3.4 Bayesian Model Comparison
Here we consider the problem of model selection from a Bayesian perspective. The Bayesian view of model comparison simply involves the use of probabilities to represent uncertainty in the choice of model. Suppose we wish to compare a set of $L$ models ${M_i}$ where $i = 1,…,L$. Here a model refers to a probability distribution over the observed data $D$. We shall suppose that the data is generated from one of these models but we are uncertain which one. Our uncertainty is expressed through a prior probability distribution $p(M_i)$. Given a training set $D$, we then wish to evaluate the posterior distribution
$$\begin{align} p(M_i|D) \propto p(M_i)p(D|M_i) \end{align}$$
The prior allows us to express a preference for different models. Let us simply assume that all the models are equally probable. Hence, the expression is mainly dependent on model evidence $p(D|M_i)$ which expresses the prefernce shown by the data for different models. The model evidence is sometimes called as the marginal likelihood because it can be viewed as the likelihood function over the space of the models. The ratio of model evidence $p(D|M_i)/p(D|M_j)$ for two models is known as Bayes factor. Once we know the posterior distribution over models, the predictive distribution is given as
$$\begin{align} p(t|X,D) = \sum_{i=1}^{L} p(t|X,M_i,D)p(M_i|D) \end{align}$$
This is an example of mixture distribution in which the overall predictive distribution is obtained by averaging the predictive distribution of individual models, weighted by the posterior distribution of these models. Another approach is to use the single most probable model alone to make the predictions. This is known as model selection. For a model governed by a set of parameters $W$, the model evidence is given as
$$\begin{align} p(D|M_i) = \int p(D|W,M_i)p(W|M_i)dW \end{align}$$
Let us consider the case of a model having a single parameter $w$. The posterior distribution is then proportional to (taking $p(M_i) = const$)

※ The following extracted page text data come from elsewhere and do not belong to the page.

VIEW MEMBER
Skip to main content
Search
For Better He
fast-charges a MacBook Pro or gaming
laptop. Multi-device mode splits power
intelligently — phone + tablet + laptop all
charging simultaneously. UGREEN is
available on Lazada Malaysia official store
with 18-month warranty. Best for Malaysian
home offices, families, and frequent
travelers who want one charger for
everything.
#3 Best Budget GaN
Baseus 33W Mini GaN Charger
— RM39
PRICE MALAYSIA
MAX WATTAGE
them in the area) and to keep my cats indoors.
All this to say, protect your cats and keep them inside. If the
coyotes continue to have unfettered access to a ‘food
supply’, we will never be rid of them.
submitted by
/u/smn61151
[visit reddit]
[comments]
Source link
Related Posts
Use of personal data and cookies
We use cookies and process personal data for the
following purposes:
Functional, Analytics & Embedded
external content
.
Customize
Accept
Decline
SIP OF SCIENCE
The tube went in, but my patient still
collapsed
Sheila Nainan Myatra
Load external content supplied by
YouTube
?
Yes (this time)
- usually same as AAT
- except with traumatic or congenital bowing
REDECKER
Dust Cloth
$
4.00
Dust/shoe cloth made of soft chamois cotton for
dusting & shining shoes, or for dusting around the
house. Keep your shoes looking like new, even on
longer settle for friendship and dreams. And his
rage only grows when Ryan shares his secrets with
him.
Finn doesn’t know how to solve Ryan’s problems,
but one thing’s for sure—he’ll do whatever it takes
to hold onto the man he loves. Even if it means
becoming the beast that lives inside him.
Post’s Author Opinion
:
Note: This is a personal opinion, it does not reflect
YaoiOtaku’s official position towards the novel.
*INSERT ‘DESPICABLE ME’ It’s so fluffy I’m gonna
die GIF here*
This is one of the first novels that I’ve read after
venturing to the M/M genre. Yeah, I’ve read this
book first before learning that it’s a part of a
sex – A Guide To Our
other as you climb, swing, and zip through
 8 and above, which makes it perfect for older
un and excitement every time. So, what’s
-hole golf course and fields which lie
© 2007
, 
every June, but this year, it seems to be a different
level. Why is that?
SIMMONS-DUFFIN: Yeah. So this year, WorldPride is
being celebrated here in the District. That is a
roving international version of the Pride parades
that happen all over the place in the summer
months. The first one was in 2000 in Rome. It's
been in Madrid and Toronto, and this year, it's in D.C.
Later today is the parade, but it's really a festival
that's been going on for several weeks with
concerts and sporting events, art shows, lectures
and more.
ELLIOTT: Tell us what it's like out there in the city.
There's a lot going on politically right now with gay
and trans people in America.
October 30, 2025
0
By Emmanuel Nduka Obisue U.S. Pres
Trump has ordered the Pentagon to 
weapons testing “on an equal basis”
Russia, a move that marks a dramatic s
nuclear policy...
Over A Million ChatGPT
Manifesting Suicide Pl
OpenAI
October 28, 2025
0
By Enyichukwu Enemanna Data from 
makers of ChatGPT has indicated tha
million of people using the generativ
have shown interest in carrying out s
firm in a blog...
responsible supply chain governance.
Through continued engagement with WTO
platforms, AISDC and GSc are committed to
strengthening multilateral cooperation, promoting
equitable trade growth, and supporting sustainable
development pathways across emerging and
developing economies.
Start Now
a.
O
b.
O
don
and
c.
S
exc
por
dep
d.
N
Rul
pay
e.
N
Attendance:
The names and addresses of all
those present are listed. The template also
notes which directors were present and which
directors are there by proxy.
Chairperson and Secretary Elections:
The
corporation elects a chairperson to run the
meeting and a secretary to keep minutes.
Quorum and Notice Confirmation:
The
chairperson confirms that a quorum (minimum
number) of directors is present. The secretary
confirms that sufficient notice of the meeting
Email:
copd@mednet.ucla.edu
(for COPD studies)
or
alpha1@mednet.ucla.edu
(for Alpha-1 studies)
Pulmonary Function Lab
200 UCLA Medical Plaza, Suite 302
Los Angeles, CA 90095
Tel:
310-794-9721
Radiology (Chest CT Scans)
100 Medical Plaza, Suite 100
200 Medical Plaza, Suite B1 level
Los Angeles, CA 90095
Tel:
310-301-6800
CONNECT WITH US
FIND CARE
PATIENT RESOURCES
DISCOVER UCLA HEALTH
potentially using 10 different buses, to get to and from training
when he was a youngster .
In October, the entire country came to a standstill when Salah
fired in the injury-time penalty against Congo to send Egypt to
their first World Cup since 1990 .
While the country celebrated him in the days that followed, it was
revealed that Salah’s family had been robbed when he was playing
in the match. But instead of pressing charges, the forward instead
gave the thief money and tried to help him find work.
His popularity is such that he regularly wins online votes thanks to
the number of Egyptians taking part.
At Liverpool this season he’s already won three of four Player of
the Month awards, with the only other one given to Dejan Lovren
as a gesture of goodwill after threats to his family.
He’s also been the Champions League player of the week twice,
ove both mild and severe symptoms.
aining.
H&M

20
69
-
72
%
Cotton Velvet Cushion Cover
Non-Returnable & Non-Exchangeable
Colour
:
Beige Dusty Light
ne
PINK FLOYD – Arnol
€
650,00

$$\begin{align} p(M_i|D) \propto p(M_i)p(D|M_i) \propto p(D|M_i) = \int p(D|w,M_i)p(w|M_i)dw \end{align}$$
If we assume that the posterior distribution is sharply peaked around the most probable value $w_{MAP}$ with width $\Delta w_{posteriro}$, then the integral can be approximated by the value of the integrand at its maximum times the width of the peak. Assuming a flat prior with width $\Delta w_{prior}$ so that $p(w) = 1/\Delta w_{prior}$, then we have
$$\begin{align} p(D|M_i) = \int p(D|w,M_i)p(w|M_i)dw \simeq p(D|w_{MAP},M_i)\frac{\Delta w_{posterior}}{\Delta w_{prior}} \end{align}$$
Hence,
$$\begin{align} \ln p(D|M_i) \simeq \ln p(D|w_{MAP},M_i) + \ln \bigg(\frac{\Delta w_{posterior}}{\Delta w_{prior}}\bigg) \end{align}$$
Here, the first term represents how good fit the data is for a given model. The second term penalizes the model as per the complexity. As $\Delta w_{posterior} < \Delta w_{priro}$, this term is negative. It increases in magnitude as the ratio $\Delta w_{posterior}/\Delta w_{prior}$ gets smaller. This means that if the parameters are finely tuned to the data in the posterior distribution, the penalty term is large. This is illustrated in below figure
For a model having $M$ paramaters where all the parameters have the same ratio $\Delta w_{posterior}/\Delta w_{prior}$, we have
$$\begin{align} \ln p(D|M_i) \simeq \ln p(D|W_{MAP},M_i) + M\ln \bigg(\frac{\Delta w_{posterior}}{\Delta w_{prior}}\bigg) \end{align}$$
The complexity penalty increases as we increase the number of parameters in the model. For a more complex model, the first term will usually be small as a more complex model is a better fit to data but the second term will be large penalizing the model for complexity. The optimal model complexity will be determined by the maximum of this evidence which will be decided by the tradeoff between these two competing terms.